§ AIM OF THE EXERCISE
In the entries below, copy only the lines from the one that contains "Describe the element" through the last line, exactly, and omit any pictures.

§ RECORDS FOR THIS EXERCISE

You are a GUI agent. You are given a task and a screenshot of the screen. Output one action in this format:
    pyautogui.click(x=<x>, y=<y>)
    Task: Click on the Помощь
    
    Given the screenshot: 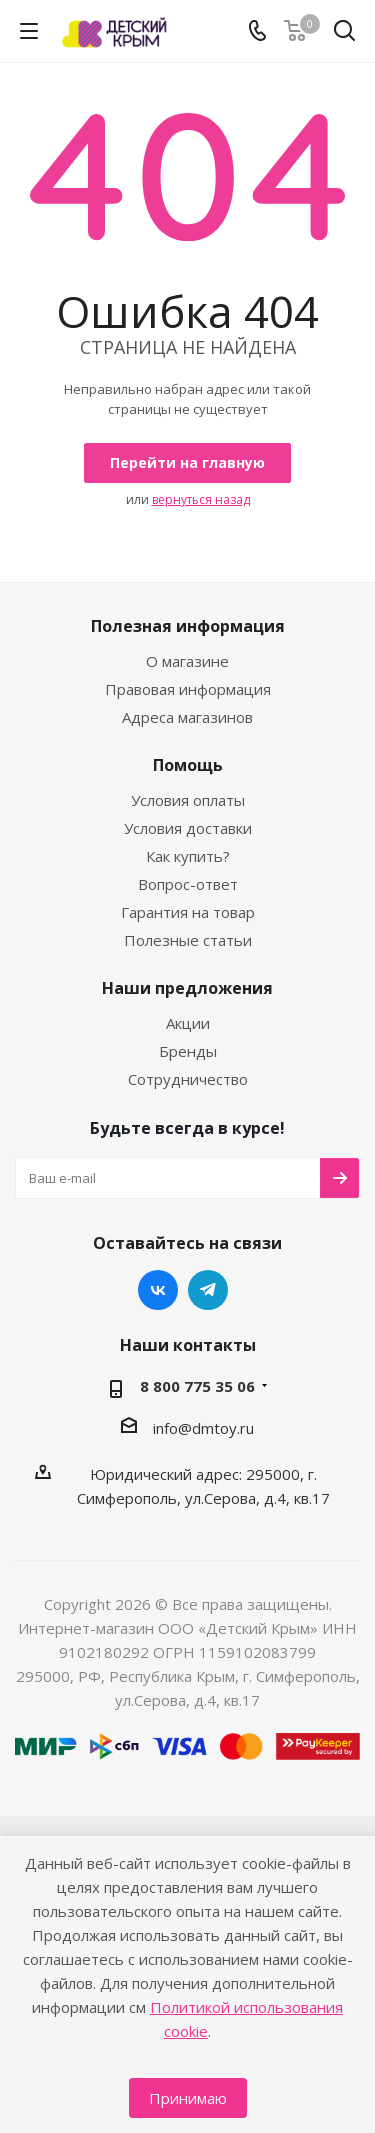 What is the action you would take?
    pyautogui.click(x=188, y=765)
    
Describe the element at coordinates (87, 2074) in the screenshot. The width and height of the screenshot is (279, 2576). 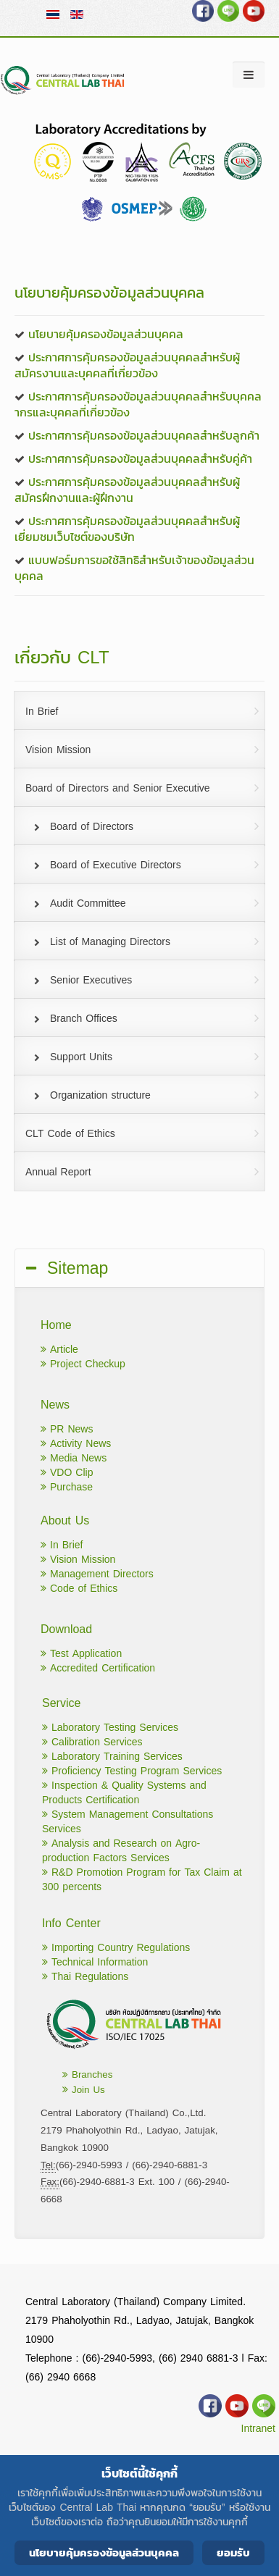
I see `Branches` at that location.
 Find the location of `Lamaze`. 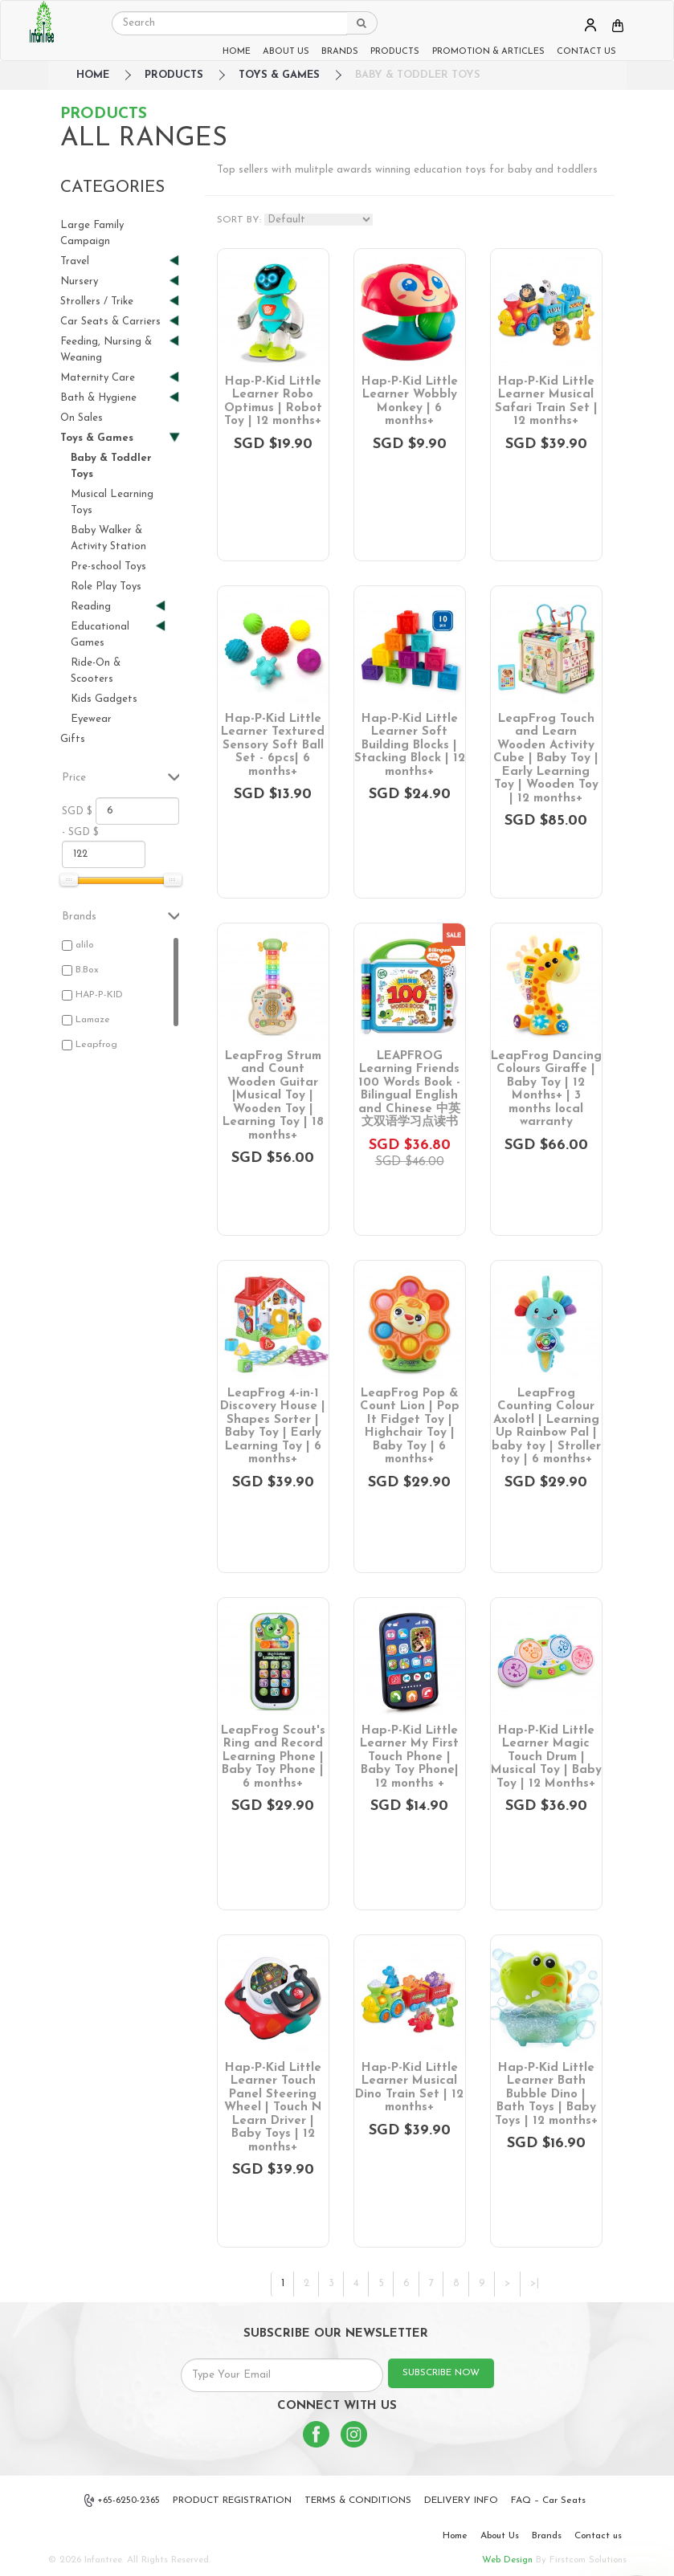

Lamaze is located at coordinates (93, 1020).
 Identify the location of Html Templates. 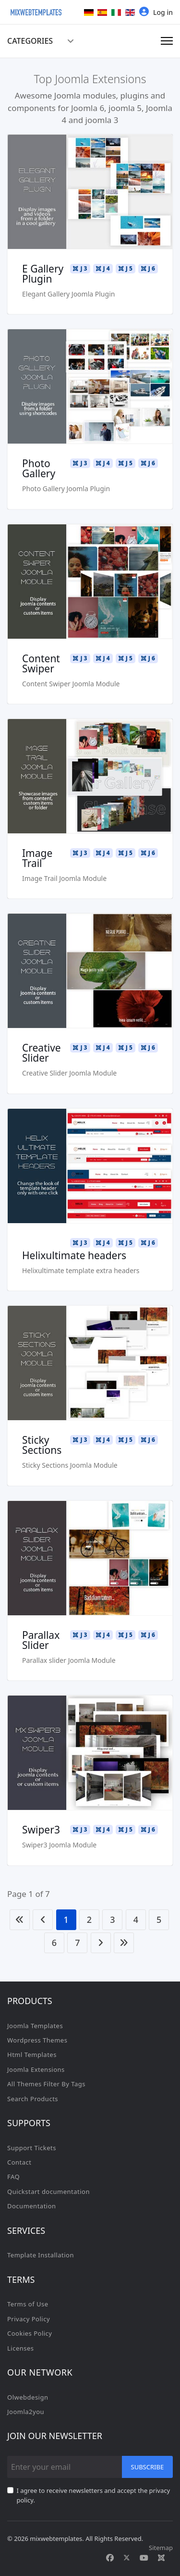
(32, 2054).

§ SOLUTION TO THE EXERCISE
Describe the element at coordinates (87, 2074) in the screenshot. The width and height of the screenshot is (279, 2576). 
I see `Branches` at that location.
 Find the location of `Lamaze`. 

Lamaze is located at coordinates (93, 1020).
 Identify the location of Html Templates. 
(32, 2054).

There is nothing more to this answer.